Look, I guess I'll say a couple of things. Obviously, we've put a lot of emphasis around the CX business, and it's obviously an exciting inflection point in the CX market with the AI potential, momentum, everything that we've talked about. And we're clearly proactively positioning our leadership in that and winning, which is why we've emphasized that so heavily. But we have got a really strong business in Actimize. It's the market leader. There continues to be high demand. The regulatory environment around the standards and the expectations around compliance and avoiding financial crime and compliance continues to be a really important aspect for financial institutions. So that business is in a really positive place. It's got a lot of cloud potential and momentum still to come.
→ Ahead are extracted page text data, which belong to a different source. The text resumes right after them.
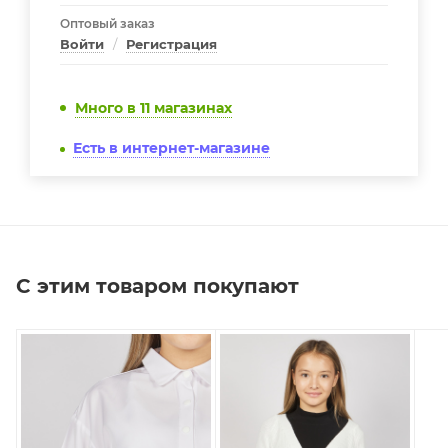
Оптовый заказ
Войти
/
Регистрация
Много
в 11 магазинах
Есть в интернет-магазине
С этим товаром покупают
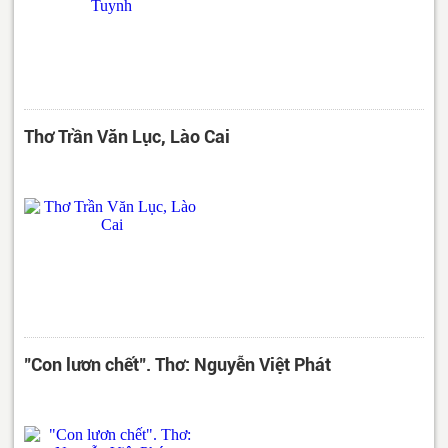
Thơ Trần Văn Lục, Lào Cai
"Con lươn chết". Thơ: Nguyễn Việt Phát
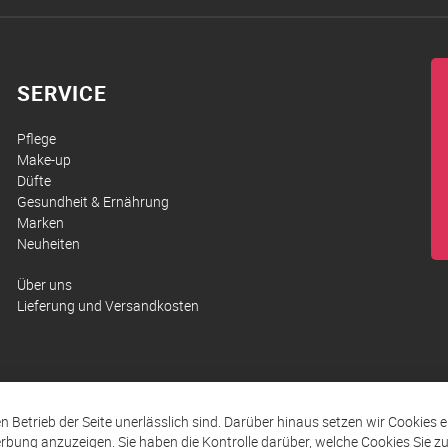
SERVICE
Pflege
Make-up
Düfte
Gesundheit & Ernährung
Marken
Neuheiten
Über uns
Lieferung und Versandkosten
den Betrieb der Seite unerlässlich sind. Darüber hinaus setzen wir Cookies 
rbung anzuzeigen. Sie haben die Kontrolle darüber, welche Cookies Sie 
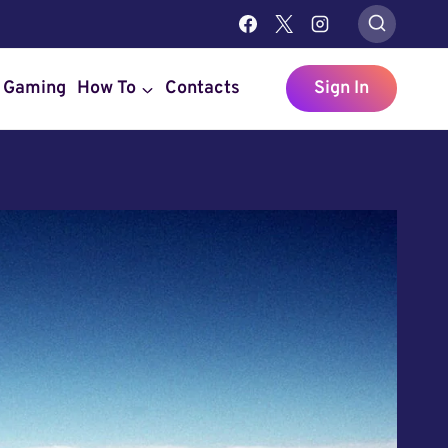
Gaming
How To
Contacts
Sign In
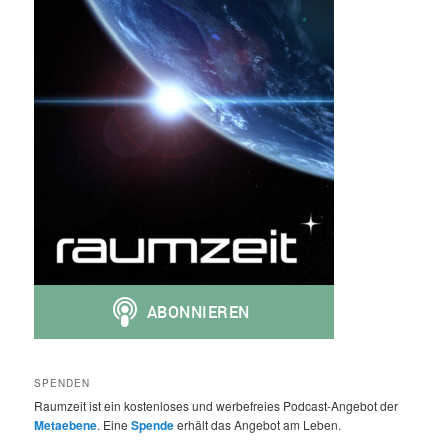
SPENDEN
Raumzeit ist ein kostenloses und werbefreies Podcast-Angebot der
Metaebene
. Eine
Spende
erhält das Angebot am Leben.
But the thing I love about the Actimize business, candidly, it is the retention rates and the GR. We don't lose a customer because once it's implemented, it just provides an ongoing value and model that resonates to the largest financial institutions on the planet. So that industry definitely benefits from continued focus on compliance and financial crime, and that is a driver for us. And yeah, we're positive about the outlook of that business.

speaker
Tavi Rosner
Analyst at Barclays

Great. Thank you. Looking forward to meeting you guys on Monday. Thanks, David.

speaker
Operator

That concludes our question and answer session. I will now turn the call back over to Scott Russell for closing remarks.

speaker
Scott Russell
Chief Executive Officer at NICE

Thank you. So first of all, appreciate the time for everyone today. As you can clearly see, we're excited. We're excited about Our ability to be able to execute on the strategy that we laid out, the new strategy that I've talked about on many times on these calls and seeing the results and frankly, the expectations is Q3 is a part of a proof point of a long journey in front of us to really lead and win in this market and be excited about it. We're also excited to be with you next Monday to join us I think it's really important that you can understand and see really the nice Cognigy platform, how it then benefits with the CX1 platform and how bringing the two together, the one plus one equals, you know, way more than two, it's five, it's 10 and the potential that brings. But also from Beth and I, the updated strategy, the midterm outlook and how that plays out. So I appreciate the time and look forward to seeing you all on Monday.

speaker
Operator

Ladies and gentlemen, this concludes today's call. Thank you all for joining. You may now disconnect.